A ce moment, on pouvait craindre qu'entre les Espagnols et nous il y eût seulement entente morale, appui restreint et non coopération directe, pleine et entière. Heureusement, et grâce à l'énergique action du général Primo de Rivera [il exerçait depuis 1923 un pouvoir dictatorial sans partage sur l'Espagne, et réprimait durement les forces de gauche ; partenaire jugé tout à fait fréquentable donc, non seulement pour Le Temps, et pour le gouvernement français du Cartel des gauches...] qui a su dominer ou rallier à sa manière de voir toute une partie de l'opinion espagnole encore impressionnée par les échecs antérieurement subis, la coopération désirée a pris nettement forme et s'est révélée, au jour dit, singulièrement ardente et volontaire [cette rencontre Pétain - Franco aura des suites...] . A la suite de combats assez durs mais vaillamment conduits, les Espagnols viennent, en effet, de mettre à mal le repaire d'Abd el Krim ; ils ont bouleversé son poste de commandement d'Ajdir ; ils l'ont forcé à fuir, à se réfugier dans le Targuist, district montagneux qui s'étend entre les Beni-Ouriaghel et les Ghomara, au cœur même de la région purement rifaine, et ce coup a porté une rude atteinte à son prestige jusque-là indiscuté. Avant que d'être militairement battu, Abd el Krim est moralement défait. Autour de lui les dévouements fléchissent. Toutes les capitulations débutent de cette manière.

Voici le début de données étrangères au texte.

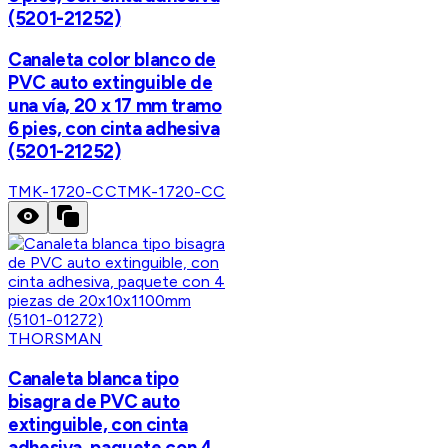
(5201-21252)
Canaleta color blanco de
PVC auto extinguible de
una vía, 20 x 17 mm tramo
6 pies, con cinta adhesiva
(5201-21252)
TMK-1720-CC
TMK-1720-CC
THORSMAN
Canaleta blanca tipo
bisagra de PVC auto
extinguible, con cinta
adhesiva, paquete con 4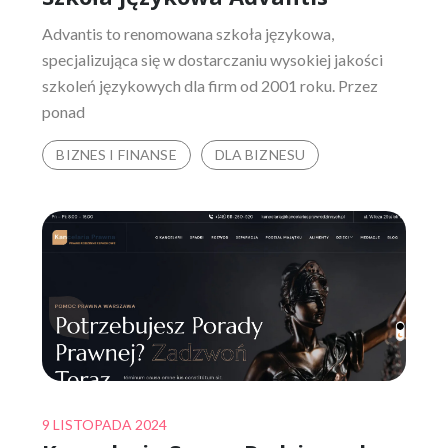
Advantis to renomowana szkoła językowa,
specjalizująca się w dostarczaniu wysokiej jakości
szkoleń językowych dla firm od 2001 roku. Przez
ponad
BIZNES I FINANSE
DLA BIZNESU
Posted
9 LISTOPADA 2024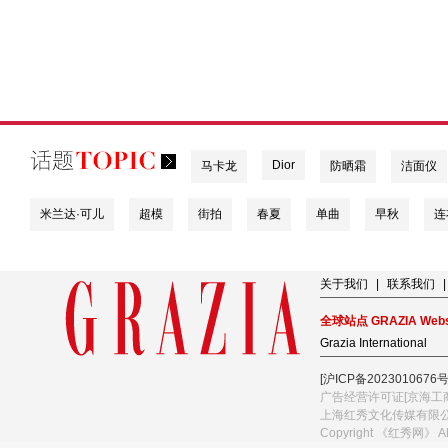
Dior
马卡龙
防晒霜
洁面仪
米兰达·可儿
超模
街拍
春夏
单曲
早秋
连
关于我们
|
联系我们
|
全球站点 GRAZIA Webs
Grazia International
[沪ICP备2023010676号
广告经营许可证[京海工商
上海红秀文化传媒有限
Copyright 《红秀网》 A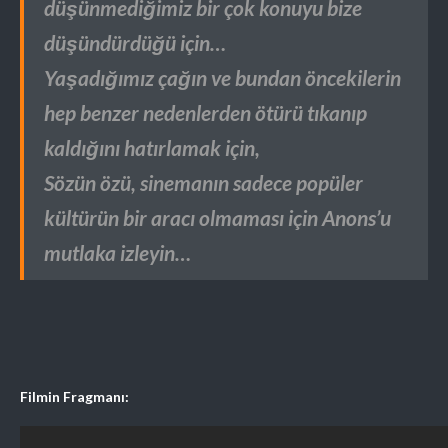
düşünmediğimiz bir çok konuyu bize
düşündürdüğü için…
Yaşadığımız çağın ve bundan öncekilerin
hep benzer nedenlerden ötürü tıkanıp
kaldığını hatırlamak için,
Sözün özü, sinemanın sadece popüler
kültürün bir aracı olmaması için Anons’u
mutlaka izleyin…
Filmin Fragmanı: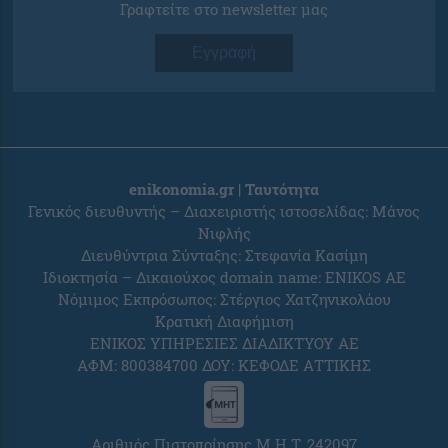
Γραφτείτε στο newsletter μας
Εγγραφή
enikonomia.gr | Ταυτότητα
Γενικός διευθυντής – Διαχειριστής ιστοσελίδας: Μάνος
Νιφλής
Διευθύντρια Σύνταξης: Στεφανία Κασίμη
Ιδιοκτησία – Δικαιούχος domain name: ENIKOS AE
Νόμιμος Εκπρόσωπος: Στέργιος Χατζηνικολάου
Κρατική Διαφήμιση
ΕΝΙΚΟΣ ΥΠΗΡΕΣΙΕΣ ΔΙΑΔΙΚΤΥΟΥ ΑΕ
ΑΦΜ: 800384700 ΔΟΥ: ΚΕΦΟΔΕ ΑΤΤΙΚΗΣ
Αριθμός Πιστοποίησης Μ.Η.Τ. 242097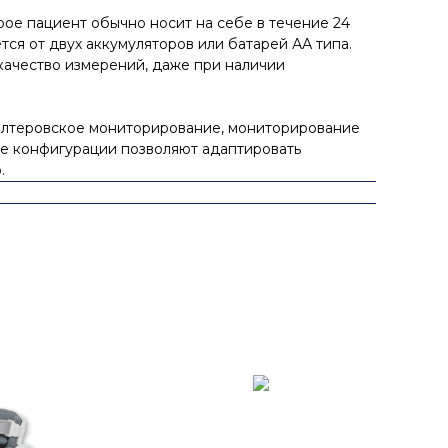
ое пациент обычно носит на себе в течение 24
ся от двух аккумуляторов или батарей АА типа.
качество измерений, даже при наличии
холтеровское мониторирование, мониторирование
ые конфигурации позволяют адаптировать
.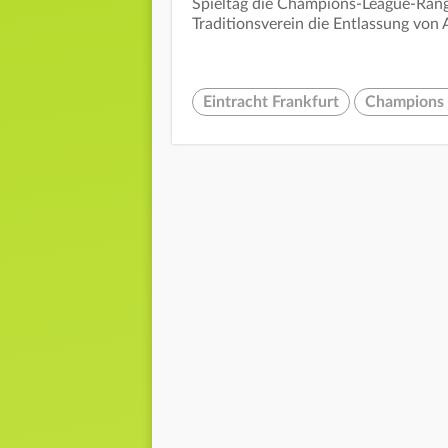
Spieltag die Champions-League-Ränge
Traditionsverein die Entlassung von 
Eintracht Frankfurt
Champions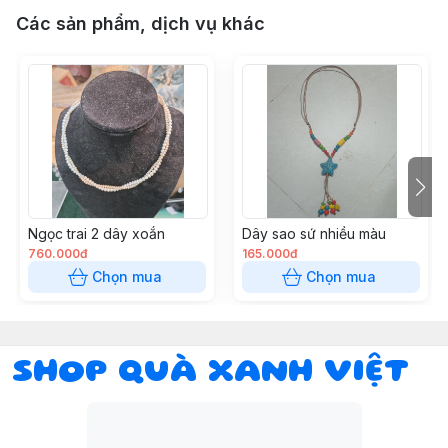
Các sản phẩm, dịch vụ khác
Ngọc trai 2 dây xoắn
Dây sao sứ nhiều màu
760.000đ
165.000đ
Chọn mua
Chọn mua
SHOP QUÀ XANH VIỆT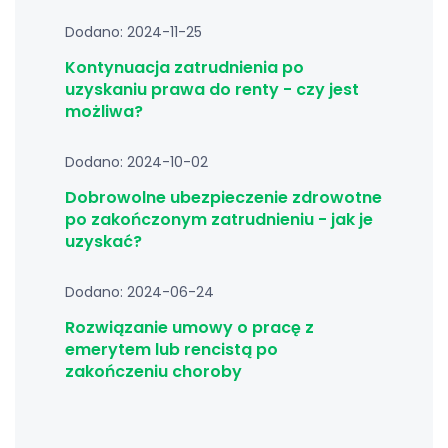
Dodano: 2024-11-25
Kontynuacja zatrudnienia po
uzyskaniu prawa do renty - czy jest
możliwa?
Dodano: 2024-10-02
Dobrowolne ubezpieczenie zdrowotne
po zakończonym zatrudnieniu - jak je
uzyskać?
Dodano: 2024-06-24
Rozwiązanie umowy o pracę z
emerytem lub rencistą po
zakończeniu choroby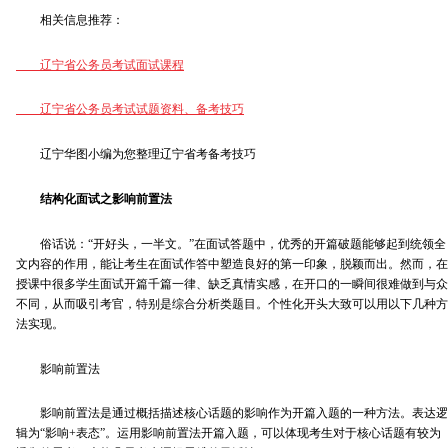
相关信息推荐：
辽宁省公务员考试面试课程
辽宁省公务员考试试题资料、
备考技巧
辽宁华图小编为您整理辽宁省考备考技巧
结构化面试之影响前置法
俗话说：“开好头，一半文。”在面试答题中，优秀的开篇破题能够起到统领全
文内容的作用，能让考生在面试作答中塑造良好的第一印象，脱颖而出。然而，在
授课中很多学生面试开篇千篇一律、缺乏真情实感，在开口的一瞬间很难做到与众
不同，从而吸引考官，特别是综合分析类题目。个性化开头大致可以用以下几种方
法实现。
影响前置法
影响前置法是通过概括描述核心话题的影响作为开篇入题的一种方法。表达逻
辑为“影响+表态”。运用影响前置法开篇入题，可以体现考生对于核心话题有较为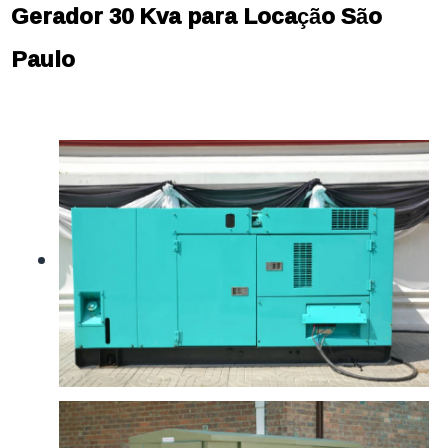
Gerador 30 Kva para Locação São
Paulo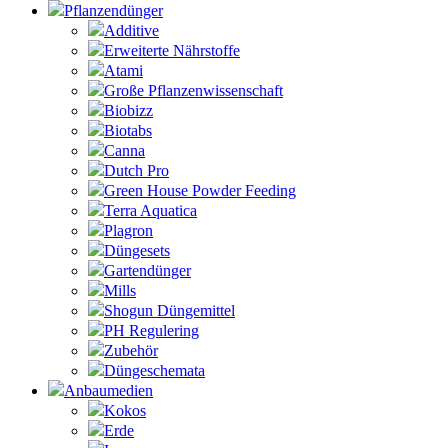
Pflanzendünger
Additive
Erweiterte Nährstoffe
Atami
Große Pflanzenwissenschaft
Biobizz
Biotabs
Canna
Dutch Pro
Green House Powder Feeding
Terra Aquatica
Plagron
Düngesets
Gartendünger
Mills
Shogun Düngemittel
PH Regulering
Zubehör
Düngeschemata
Anbaumedien
Kokos
Erde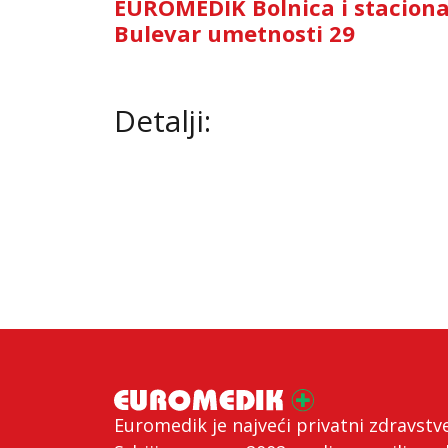
EUROMEDIK Bolnica i stacion
Bulevar umetnosti 29
Detalji:
Euromedik je najveći privatni zdravstv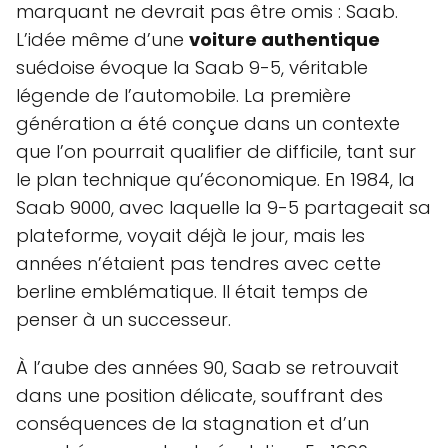
marquant ne devrait pas être omis : Saab.
L’idée même d’une
voiture authentique
suédoise évoque la Saab 9-5, véritable
légende de l’automobile. La première
génération a été conçue dans un contexte
que l’on pourrait qualifier de difficile, tant sur
le plan technique qu’économique. En 1984, la
Saab 9000, avec laquelle la 9-5 partageait sa
plateforme, voyait déjà le jour, mais les
années n’étaient pas tendres avec cette
berline emblématique. Il était temps de
penser à un successeur.
À l’aube des années 90, Saab se retrouvait
dans une position délicate, souffrant des
conséquences de la stagnation et d’un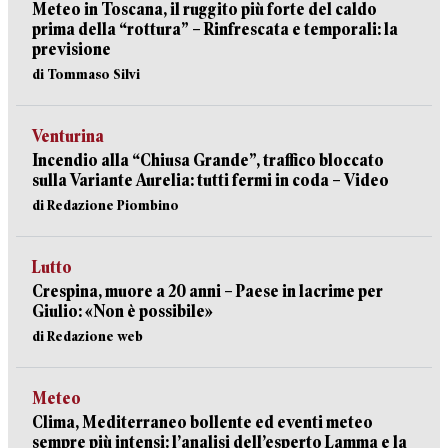
Meteo in Toscana, il ruggito più forte del caldo
prima della “rottura” – Rinfrescata e temporali: la
previsione
di Tommaso Silvi
Venturina
Incendio alla “Chiusa Grande”, traffico bloccato
sulla Variante Aurelia: tutti fermi in coda – Video
di Redazione Piombino
Lutto
Crespina, muore a 20 anni – Paese in lacrime per
Giulio: «Non è possibile»
di Redazione web
Meteo
Clima, Mediterraneo bollente ed eventi meteo
sempre più intensi: l’analisi dell’esperto Lamma e la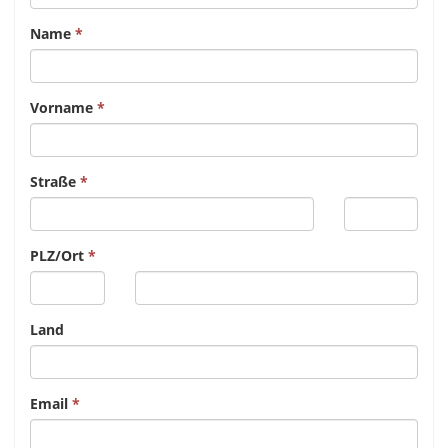
Name
Vorname
Straße
PLZ/Ort
Land
Email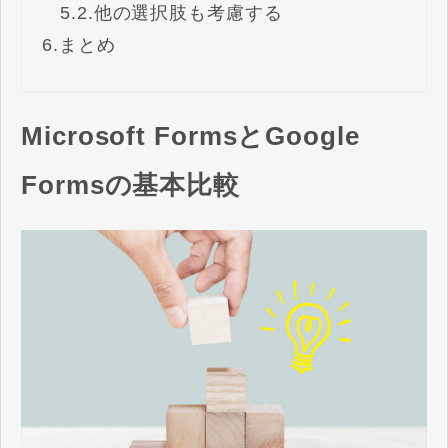
5.2.
他の選択肢も考慮する
6.
まとめ
Microsoft FormsとGoogle
Formsの基本比較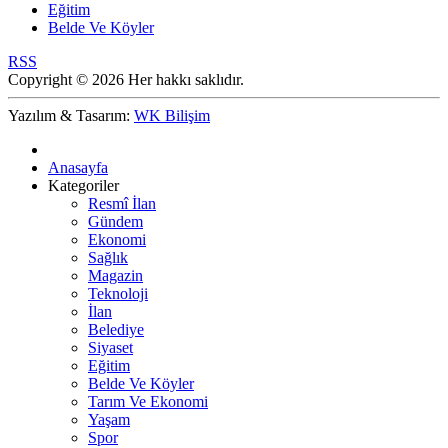
Eğitim
Belde Ve Köyler
RSS
Copyright © 2026 Her hakkı saklıdır.
Yazılım & Tasarım:
WK Bilişim
Anasayfa
Kategoriler
Resmî İlan
Gündem
Ekonomi
Sağlık
Magazin
Teknoloji
İlan
Belediye
Siyaset
Eğitim
Belde Ve Köyler
Tarım Ve Ekonomi
Yaşam
Spor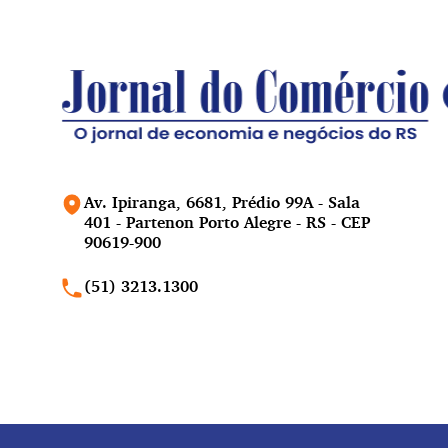
Av. Ipiranga, 6681, Prédio 99A - Sala
401 - Partenon Porto Alegre - RS - CEP
90619-900
(51) 3213.1300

La portée de cet événement peut être grande ; aussi convient-il de rendre à l'armée espagnole, à sa vigueur et à l'esprit qui l'anime, l'hommage qui lui est dû [une partie de l'opinion internationale ne partageait pas tout à fait ce point de vue, notamment devant la publication fréquente de photos de militaires espagnols brandissant les têtes coupées de "rebelle"]. Des témoins qui l'ont vue à l'œuvre s'accordent à reconnaître qu'elle est remarquablement équipée : hôpitaux, artillerie, aviation, automobiles, tout y est "dernier cri". L'artillerie emploie du matériel Schneider et l'aviation de reconnaissance et de bombardement des appareils Bréguet [le journal oublie de dire que ces avions procédaient à des bombardements chimiques au gaz moutarde, dont les séquelles sanitaires ont perduré jusqu'à aujourd'hui]. Le soldat est de maniement facile. La troupe produit une excellente impression et elle a montré, aux abords de Tetouan comme sur les rochers d'Alhucemas, autant de ténacité dans la défense que de mordant dans l'attaque. [cette armée d'Afrique, dirigée par le même Franco qui la dirigeait en 1925, joua le rôle que l'on sait contre la République espagnole, en 1936] Mais ce sont surtout les opérations de débarquement en vue de la marche sur Ajdir qui ont mis en lumière l'esprit de décision du commandement." [on mesure surtout la disproportion des armements entre Rifains et Espagnols -  Français] 

L'article se poursuit par l'apologie de la stratégie de Pétain, qui vise à prendre les troupes d'Abd el Krim en tenaille, et affirme sa conviction d'une victoire certaine des alliés franco-espagnols dans les mois qui suivent.